Repeat every line of the data exactly, but not the pictures.

[Opening Material for this exercise section]

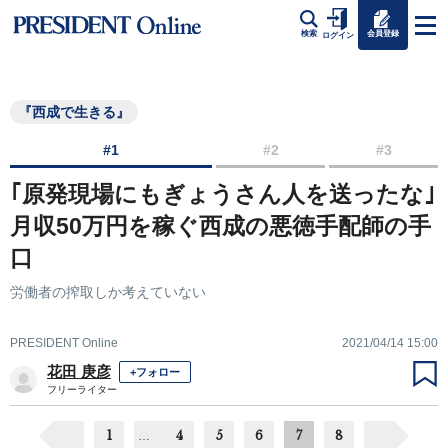
会員登録
検索
ログイン
『西成で生きる』
#1
#2
#3
｢原発現場にもぎょうさん人を送ったな｣
月収50万円を稼ぐ西成の悪徳手配師の手
口
労働者の搾取しか考えていない
PRESIDENT Online
2021/04/14 15:00
花田 庚彦
+フォロー
フリーライター
1
4
5
6
7
8
…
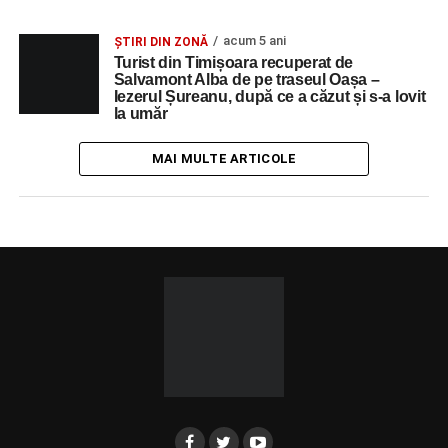
acum 5 ani
ȘTIRI DIN ZONĂ
Turist din Timișoara recuperat de
Salvamont Alba de pe traseul Oașa –
Iezerul Șureanu, după ce a căzut și s-a lovit
la umăr
MAI MULTE ARTICOLE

[Closing Material for this exercise section]

## Answer below
会員登録
検索
ログイン
『西成で生きる』
#1
#2
#3
｢原発現場にもぎょうさん人を送ったな｣
月収50万円を稼ぐ西成の悪徳手配師の手
口
労働者の搾取しか考えていない
PRESIDENT Online
2021/04/14 15:00
花田 庚彦
+フォロー
フリーライター
1
4
5
6
7
8
…
acum 5 ani
ȘTIRI DIN ZONĂ
Turist din Timișoara recuperat de
Salvamont Alba de pe traseul Oașa –
Iezerul Șureanu, după ce a căzut și s-a lovit
la umăr
MAI MULTE ARTICOLE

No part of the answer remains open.